S’il est de droit qu’aucun texte n’oblige l’employeur à prendre une mesure conservatoire avant d’ouvrir une procédure de licenciement motivée par une faute grave, il est toutefois tenu d’engager la procédure de licenciement dans un délai restreint après qu’il a eu une connaissance suffisante des faits.
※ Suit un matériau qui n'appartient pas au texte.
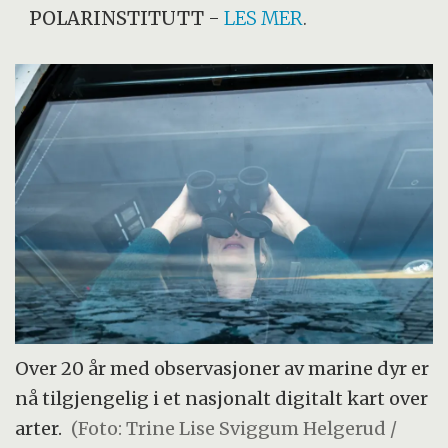
POLARINSTITUTT
-
LES MER
.
Over 20 år med observasjoner av marine dyr er
nå tilgjengelig i et nasjonalt digitalt kart over
arter.
(Foto: Trine Lise Sviggum Helgerud /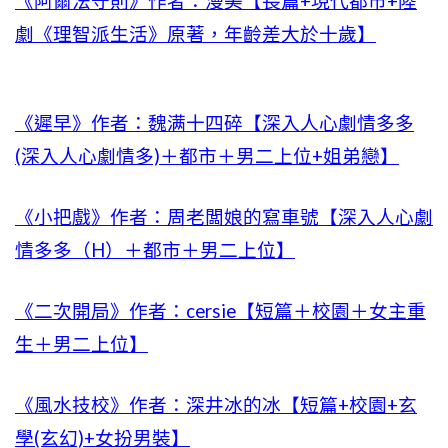
《阿爾法守則》作者：漫美【長篇+現代都市+陸
劇《理智派生活》原著，年齡差大於十歲】
《遲早》作者：魏满十四碎【深入人心劇情多多
(深入人心劇情多)＋都市＋男二上位+姐弟戀】
《小把戲》作者：周老闆娘的寫車號【深入人心劇
情多多（H）＋都市＋男二上位】
《二次開局》作者：cersie【短篇＋校園＋女主重
生＋男二上位】
《風水技校》作者：深井冰的冰【短篇+校園+玄
學(玄幻)+女扮男裝】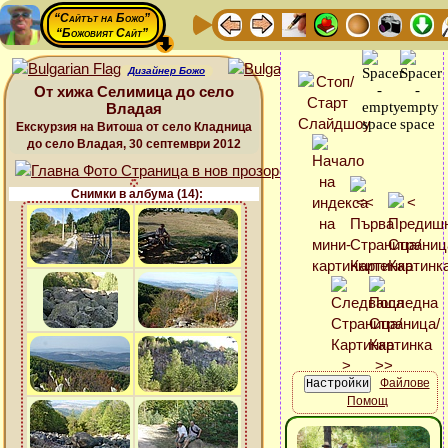
“Сайтът на Божо”
“Божовият Сайт”
Дизайнер Божо
От хижа Селимица до село
Владая
Екскурзия на Витоша от село Кладница
до село Владая, 30 септември 2012
Снимки в албума (14):
Файлове
Помощ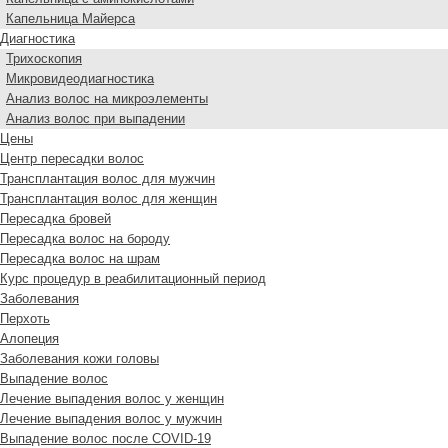
Капельница Майерса
Диагностика
Трихоскопия
Микровидеодиагностика
Анализ волос на микроэлементы
Анализ волос при выпадении
Цены
Центр пересадки волос
Трансплантация волос для мужчин
Трансплантация волос для женщин
Пересадка бровей
Пересадка волос на бороду
Пересадка волос на шрам
Курс процедур в реабилитационный период
Заболевания
Перхоть
Алопеция
Заболевания кожи головы
Выпадение волос
Лечение выпадения волос у женщин
Лечение выпадения волос у мужчин
Выпадение волос после COVID-19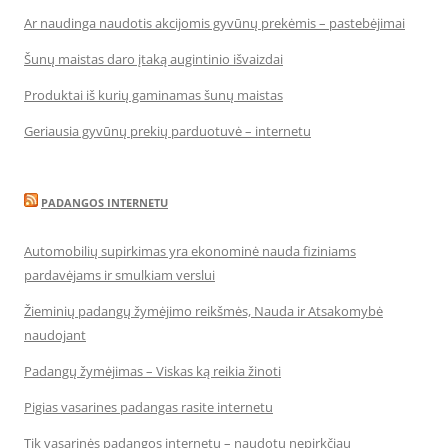
Ar naudinga naudotis akcijomis gyvūnų prekėmis – pastebėjimai
Šunų maistas daro įtaką augintinio išvaizdai
Produktai iš kurių gaminamas šunų maistas
Geriausia gyvūnų prekių parduotuvė – internetu
PADANGOS INTERNETU
Automobilių supirkimas yra ekonominė nauda fiziniams
pardavėjams ir smulkiam verslui
Žieminių padangų žymėjimo reikšmės, Nauda ir Atsakomybė
naudojant
Padangų žymėjimas – Viskas ką reikia žinoti
Pigias vasarines padangas rasite internetu
Tik vasarinės padangos internetu – naudotų nepirkčiau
A défaut, la tardiveté de la mise en oeuvre de la procédure de licenciement tend à démontrer que la faute alléguée ne rendait pas impossible le maintien du salarié dans l’entreprise.
Or, la cour relève que l’employeur qui après avoir constaté la faute de Monsieur X, le 16 avril 2015, n’a déclenché une procédure de licenciement par la convocation adressée le 7 mai 2015, sans justifier d’investigations particulières n’a pas agi dans le délai restreint compatible avec la faute grave invoquée.
Cependant, les attestations produites par la société appelante sont formelles quant aux propos et à l’agressivité manifestée à cette occasion par Monsieur X et il est établi que ce comportement s’inscrit dans un contexte au cours duquel, il lui a été déjà reproché antérieurement un comportement déplacé et de façon plus générale qu’un client au moins aurait fait état de son agressivité.
La cour retient par infirmation des premiers juges, que la réalité du grief reproché est démontrée et que le licenciement de Monsieur X repose à tout le moins sur une cause réelle et sérieuse, ouvrant droit à ce dernier à l’indemnité compensatrice de préavis et à l’indemnité légale de licenciement telles qu’accordées, non contestées dans leur quantum à l’exclusion des dommages
-intérêts pour licenciement abusif. Le jugement sera confirmé dans cette limite et infirmé quant au surplus.
Sur le surplus
Partie perdante, la SAS Akzo Nobel Distribution est condamnée aux dépens d’instance et d’appel, le
jugement déféré étant confirmé sur ce point.
L’équité commande d’allouer à Monsieur E F X une somme de 1.500€ par application de l’article 700 du Code de procédure civile en sus de la somme allouée à ce titre par les premiers juges.
PAR CES MOTIFS,
— CONFIRME le jugement déféré sauf en ce qui concerne le licenciement pour faute grave et en ce qui concerne l’indemnité pour licenciement sans cause réelle et sérieuse.
Et statuant à nouveau dans cette limite et y ajoutant :
— JUGE que le licenciement de Monsieur E F X a une cause réelle et sérieuse.
— DEBOUTE Monsieur E F X de sa demande de dommages-intérêts pour licenciement dépourvu de cause réelle et sérieuse.
— CONDAMNE la SAS Akzo Nobel Distribution à payer à Monsieur E F X une somme de 1.500€ par application de l’article 700 du Code de procédure civile.
— CONDAMNE la SAS Akzo Nobel Distribution aux dépens d’appel.